The Facebook Wars (or Why Soundbites Suck)

I just recently came back to Facebook after a long hiatus and found myself right in the middle of election season. Normally, I am blissfully unaware of the heated exchanges and hate-filled rhetoric because I don’t watch commercial television and rarely listen to the radio (preferring Netflix and Pandora One instead). So I’m suffering from a little culture shock being suddenly caught in the Facebook crossfire.

Don’t get me wrong. I have no problem with the expression of closely held political beliefs. And I am a voter. I have not yet opted out of the system entirely (though I am sorely tempted). But I’ve noticed a strange phenomenon regarding the expression of beliefs on Facebook. It makes the people posting seem so much nastier than they really are.
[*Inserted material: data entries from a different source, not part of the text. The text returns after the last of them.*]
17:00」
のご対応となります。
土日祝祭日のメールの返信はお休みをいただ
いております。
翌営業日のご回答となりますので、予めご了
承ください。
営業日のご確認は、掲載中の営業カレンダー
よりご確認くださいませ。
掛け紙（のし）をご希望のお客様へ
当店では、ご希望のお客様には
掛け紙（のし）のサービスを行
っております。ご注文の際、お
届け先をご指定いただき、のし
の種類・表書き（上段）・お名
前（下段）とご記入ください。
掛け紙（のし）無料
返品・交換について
Many of my friends are on opposite sides of various issues and some of the things they choose to post are really mean. Sometimes clever and funny, but still really mean. I know a lot of these people well and they all seem to me to be decent, hardworking, and intelligent. I’ve had dinner with them. Sympathized when things have gone wrong in their lives. Accepted sympathy from them when things have gone wrong in mine. I’ve played music with them, watched movies with them, held their babies. They are not evil. But they call each other evil, yes they do.
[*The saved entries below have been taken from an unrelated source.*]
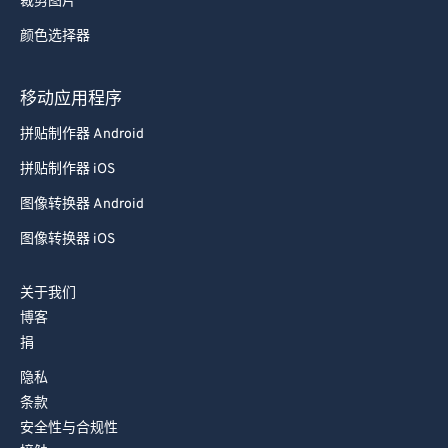
裁剪图片
78
78
颜色选择器
79
79
80
80
移动应用程序
81
81
拼贴制作器 Android
82
82
拼贴制作器 iOS
83
83
图像转换器 Android
84
84
图像转换器 iOS
85
85
关于我们
86
86
博客
87
87
捐
88
88
隐私
89
89
条款
安全性与合规性
90
90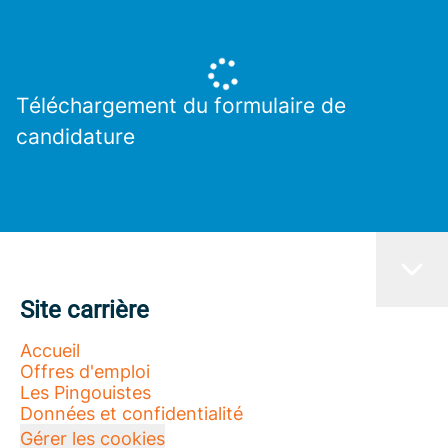
Téléchargement du formulaire de
candidature
Site carrière
Accueil
Offres d'emploi
Les Pingouistes
Données et confidentialité
Gérer les cookies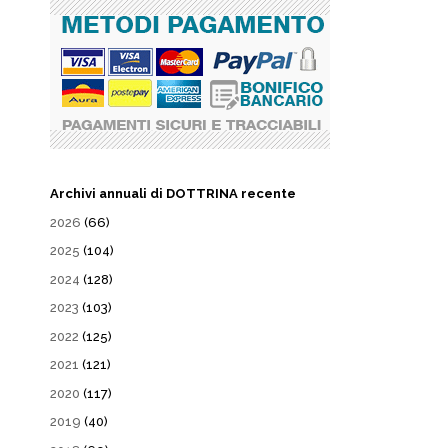
Archivi annuali di DOTTRINA recente
2026
(66)
2025
(104)
2024
(128)
2023
(103)
2022
(125)
2021
(121)
2020
(117)
2019
(40)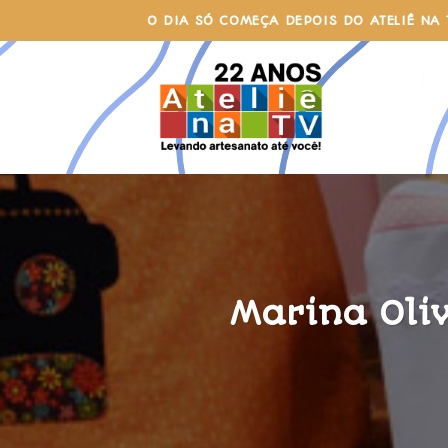
Skip
O DIA SÓ COMEÇA DEPOIS DO ATELIÊ NA 
to
content
Marina Oli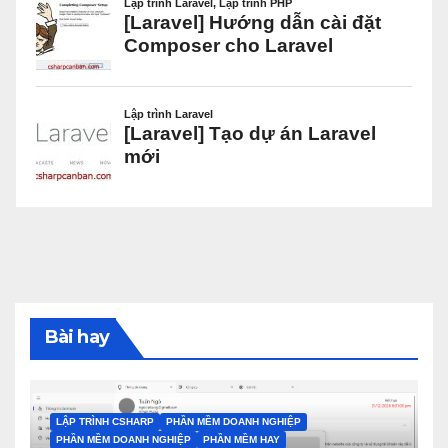
Bài hay
LẬP TRÌNH CSHARP
PHẦN MỀM DOANH NGHIỆP
PHẦN MỀM DOANH NGHIỆP
PHẦN MỀM HAY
It’s hard for me to understand this disconnect. If they were all standing in a room together having a sociopolitical discussion, I doubt they would say half of what they post. But on Facebook it’s so easy to share that one-liner about how stupid religious people are. Or that cartoon where all liberals are leeches. Or those rants about how political candidate X should be strung up along with all his followers. If you go by Facebook, none of my friends should ever meet lest they start lighting torches and collecting stones.

But I know different. I know if they were face to face, discussing real things, like beer and vacations, illnesses and credit card debt, pets and favorite colors, they’d see that they’re the same in so many ways. I know they would have to think twice about who they’re blaming for all the problems in the universe.

I’m sure the philosophical differences would eventually cause conflict, but I believe the ensuing discussion would be a lot more civil and meaningful because it would be between people, not soundbites. In my humble opinion, soundbites suck because they reduce very complex issues to easily digestible nonsense. I believe that the more we portray the people who disagree with us as monsters, the more dangerous life is for all of us. And soundbites just love to play the monster card. Because it’s easier.

I’m not a monster and I don’t believe my friends are monsters either, no matter what their stand on abortion is, how much money they gave to political party X, or how they feel about immigrants. Are they confused? Yes. Woefully misinformed? Possibly. Scared? Definitely. But monsters? No. They are parents and teachers, scientists and deacons, artists and construction workers. Just average, everyday people like me.

So if I block your posts and you don’t hear from me on Facebook for awhile, it’s not because I don’t like you anymore. It’s because I don’t like what you’re saying about my friends. And that goes for both sides. We have to keep talking to each other like people. We can’t hide behind clever insults and convenient generalizations. Because once the talking stops, the shooting starts.